Figure 13 depicts the effect of thermophoresis motion parameter Nt \(\left( {{Nt}=0.1, 0.3, 0.5, 0.7} \right) \) on concentration \(\tilde{\varphi }({{\eta }} )\). It is noted that the concentration enhances for larger values of Nt. There is no doubt that thermal conductivity increases in the presence of nanoparticles. Higher values of Nt enhance fluid thermal conductivity. Larger thermal conductivity leads to high concentration. Figure 14 elucidates the variation of Nb \(\left( {{Nb}=0.1, 0.4, 0.8, 1.1} \right) \) for \(\tilde{\varphi }({{\eta }} ).\) Physically, for larger Nb, collision among the fluid particles rises and the corresponding concentration decreases. Figure 15 shows the results of the plot to study the variation of concentration \(\tilde{\varphi }({{\eta }} )\) for larger \(\gamma _2\) \((\gamma _2 =0.1, 0.3, 0.5, 0.7)\). With an increment in solutal Biot number \(\left( {\gamma _2 } \right) \), the resulting coefficient of mass transfer increases. It gives an enhancement in concentration \(\tilde{\varphi }({{\eta }} )\). Higher values of \(L{c}~\left( {{Lc}=0.1, 0.3, 0.5, 0.7} \right) \) on concentration \(\tilde{\varphi }({{\eta }} )\) are depicted in figure 16. A larger chemical reaction parameter \(\left( {{Lc}} \right) \) shows a decay in concentration \(\tilde{\varphi }({{\eta }} )\) because the chemical reaction parameter depends on the reaction rate which produces a decay in concentration \(\tilde{\varphi }({{\eta }} )\). The impact of Schmidt number \(\left( \hbox {Sc}=0.5, 1.0, 1.5, 2.0 \right) \) on concentration \(\tilde{\varphi }({{\eta }} )\) is shown in figure 17. Physically, Schmidt number (Sc) has an inverse relation with Brownian diffusivity. So a larger Schmidt number \(\left( {\hbox {Sc}} \right) \) yields a weaker Brownian diffusivity leading to lower concentration \(\tilde{\varphi }({{\eta }} )\).

Fig. 23
figure 23

\(\left( {\hbox {Re}_x } \right) ^{1/2}\hbox {Sh}\) against Nb.

5.4 Skin friction coefficient and local Nusselt and Sherwood numbers

Figures 18 and 19 depict the impacts of Ka and Kb on surface drag force. The magnitude of the skin friction coefficient shows increasing behaviour for larger values of Ka while decreasing behaviour for Kb. For Nb and Nt, the heat transfer reduces (see figures 20 and 21). Figures 22 and 23 show that the magnitude of Sherwood number increases for larger \(\gamma _2 \) and Nb.

6 Conclusions

In this paper, the use of a thixotropic nanomaterial towards a nonlinear stretching surface of variable thickness is addressed. In our view, no attempt at analysing the chemically reactive flow of a thixotropic nanofluid through nonlinear thermal radiation under convective conditions has been made.
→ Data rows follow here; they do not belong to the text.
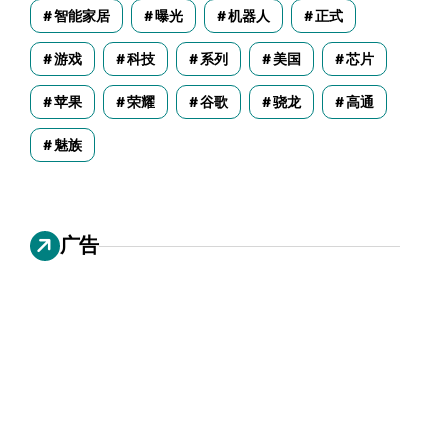
智能家居
曝光
机器人
正式
游戏
科技
系列
美国
芯片
苹果
荣耀
谷歌
骁龙
高通
魅族
广告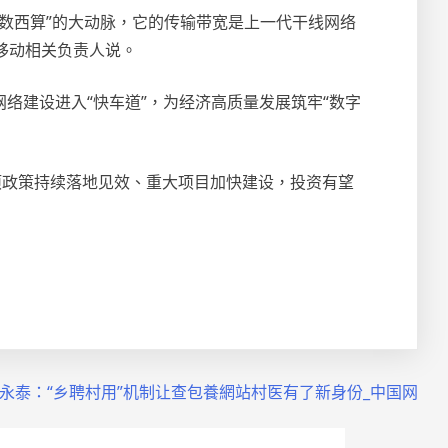
东数西算”的大动脉，它的传输带宽是上一代干线网络
移动相关负责人说。
络建设进入“快车道”，为经济高质量发展筑牢“数字
各项政策持续落地见效、重大项目加快建设，投资有望
永泰：“乡聘村用”机制让查包養網站村医有了新身份_中国网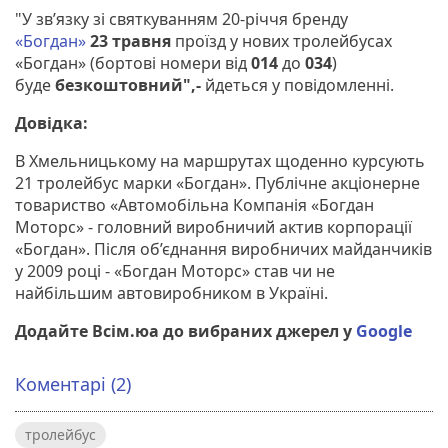
"У зв’язку зі святкуванням 20-річчя бренду
«Богдан»
23 травня
проїзд у нових тролейбусах
«Богдан» (бортові номери
від
014
до
034
)
буде
безкоштовний",-
йдеться у повідомленні.
Довідка:
В Хмельницькому на маршрутах щоденно курсують
21 тролейбус марки «Богдан». Публічне акціонерне
товариство «Автомобільна Компанія «Богдан
Моторс» - головний виробничий актив корпорації
«Богдан». Після об’єднання виробничих майданчиків
у 2009 році - «Богдан Моторс» став чи не
найбільшим автовиробником в Україні.
Додайте Всім.юа до вибраних джерел у
Google
Коментарі (2)
тролейбус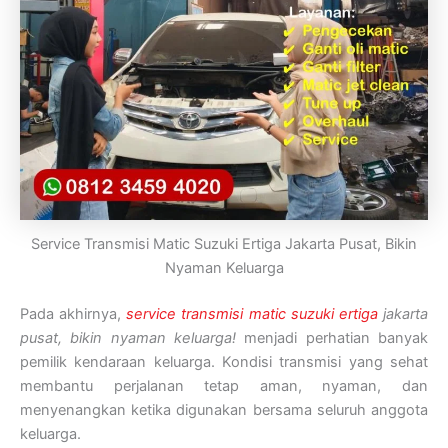
Service Transmisi Matic Suzuki Ertiga Jakarta Pusat, Bikin
Nyaman Keluarga
Pada akhirnya,
service transmisi matic suzuki ertiga
jakarta
pusat, bikin nyaman keluarga!
menjadi perhatian banyak
pemilik kendaraan keluarga. Kondisi transmisi yang sehat
membantu perjalanan tetap aman, nyaman, dan
menyenangkan ketika digunakan bersama seluruh anggota
keluarga.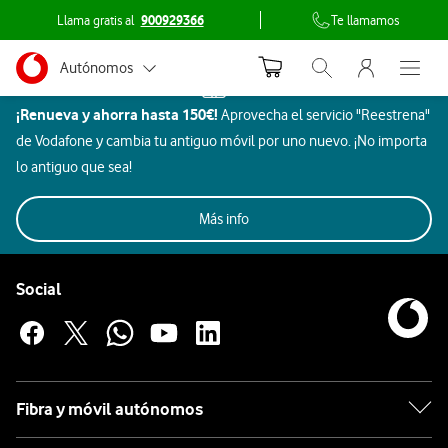
Llama gratis al
900929366
Te llamamos
Menu nave
Ir a la pagina principal de vodafone.es
Menu navegación Segmento
Autónomos
Inicio
Abrir buscador. Abr
Abre e
Dispositivos
¡Renueva y ahorra hasta 150€!
Aprovecha el servicio "Reestrena"
Pymes
Ordenadores
de Vodafone y cambia tu antiguo móvil por uno nuevo. ¡No importa
Samsung
Grandes empresas
lo antiguo que sea!
y AA.PP.
Imagen
Aires
SmartTec
Todos
Rebajas
Móviles
Beauty
y
Gaming
Más info
Acondicionados
y ocio
Particulares
sonido
Pie de página de Vodafone
Ordenadores
Enlaces a las redes sociales de Vodafone
Social
portátiles
Samsung
Fibra y móvil autónomos
Samsung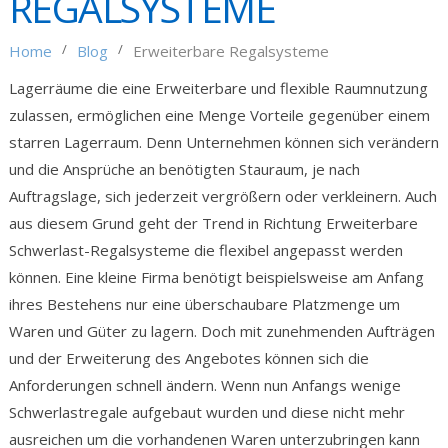
REGALSYSTEME
/
/
Home
Blog
Erweiterbare Regalsysteme
Lagerräume die eine Erweiterbare und flexible Raumnutzung
zulassen, ermöglichen eine Menge Vorteile gegenüber einem
starren Lagerraum. Denn Unternehmen können sich verändern
und die Ansprüche an benötigten Stauraum, je nach
Auftragslage, sich jederzeit vergrößern oder verkleinern. Auch
aus diesem Grund geht der Trend in Richtung Erweiterbare
Schwerlast-Regalsysteme die flexibel angepasst werden
können. Eine kleine Firma benötigt beispielsweise am Anfang
ihres Bestehens nur eine überschaubare Platzmenge um
Waren und Güter zu lagern. Doch mit zunehmenden Aufträgen
und der Erweiterung des Angebotes können sich die
Anforderungen schnell ändern. Wenn nun Anfangs wenige
Schwerlastregale aufgebaut wurden und diese nicht mehr
ausreichen um die vorhandenen Waren unterzubringen kann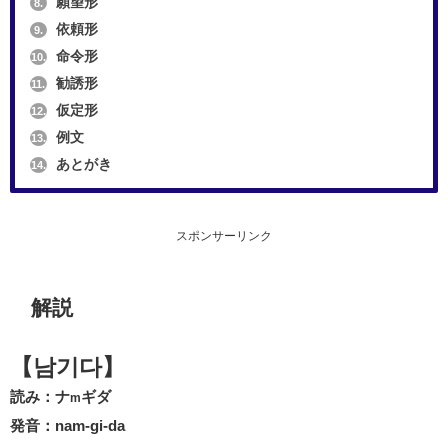
願望形
8.
依頼形
9.
命令形
10.
勧誘形
11.
仮定形
12.
例文
13.
あとがき
14.
スポンサーリンク
解説
【남기다】
読み：ナ
ギダ
m
発音：nam-gi-da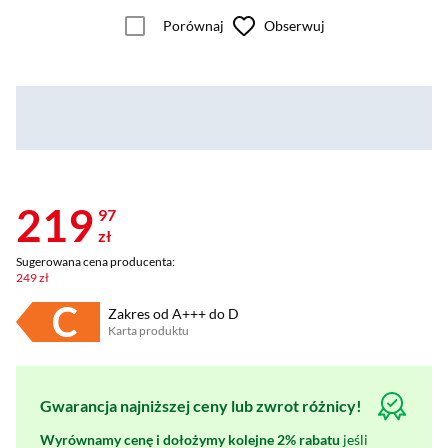
Porównaj
Obserwuj
219
97
zł
Sugerowana cena producenta:
249 zł
Zakres od A+++ do D
Karta produktu
Plik w formacie pdf
(otworzy się w nowym oknie)
Gwarancja najniższej ceny lub zwrot różnicy!
Wyrównamy cenę i dołożymy kolejne 2% rabatu
jeśli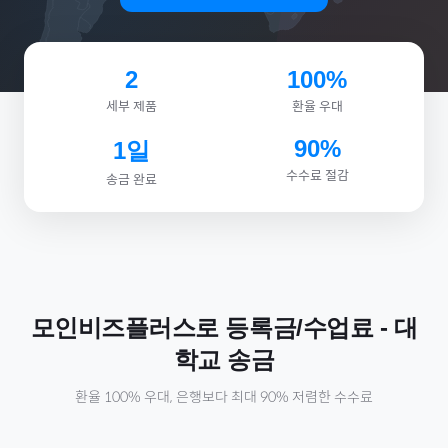
2
100%
세부 제품
환율 우대
90%
1일
수수료 절감
송금 완료
모인비즈플러스로
등록금/수업료
-
대
학교
송금
환율 100% 우대, 은행보다 최대 90% 저렴한 수수료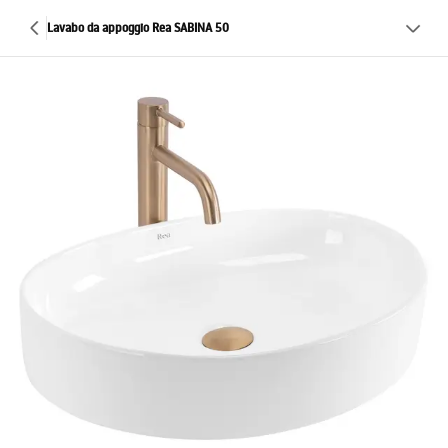
Lavabo da appoggio Rea SABINA 50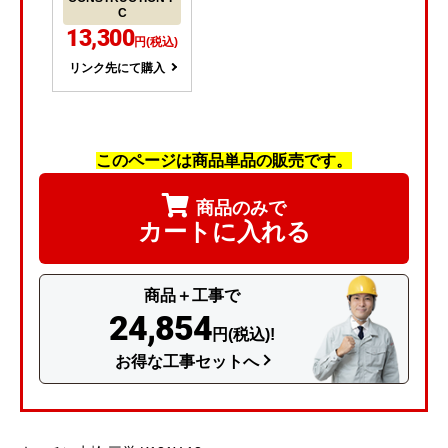
C
13,300
円(税込)
リンク先にて購入
このページは商品単品の販売です。
商品のみで
カートに入れる
商品＋工事で
24,854
円(税込)!
お得な工事セットへ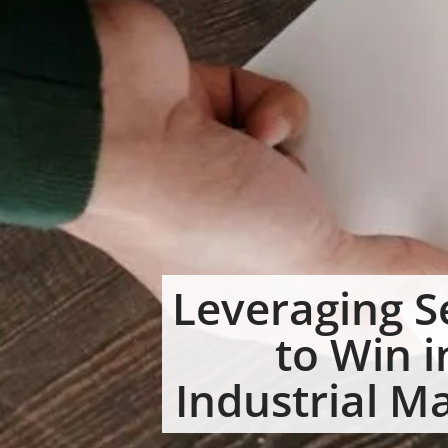
Leveraging S
to Win i
Industrial M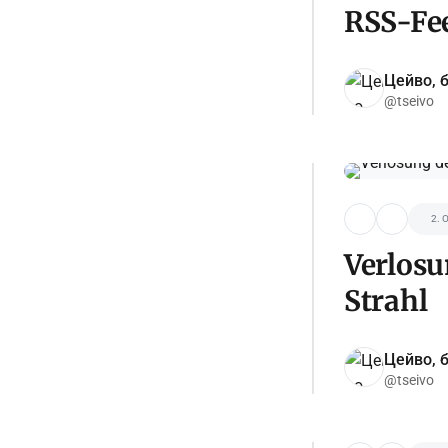
RSS-Fee
Цейво, б
@tseivo
2. 
Verlos
Strahl
Цейво, б
@tseivo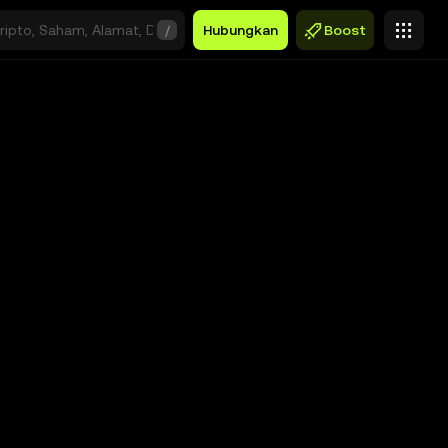
/
Hubungkan
Boost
The velocity of fluid particles enhances the variable thickness index and the non-Newtonian parameters Ka and Kb, while it decays the porosity parameter Da. The temperature and concentration are enhanced through the thermophoresis variable and heat generation parameter. The skin friction coefficient strongly depends on the non-Newtonian parameter Ka. The Nusselt number decreases through the Brownian motion parameter and the thermophoresis parameter, respectively. The magnitude of the Sherwood number is enhanced by the Brownian motion parameter and the concentration Biot number.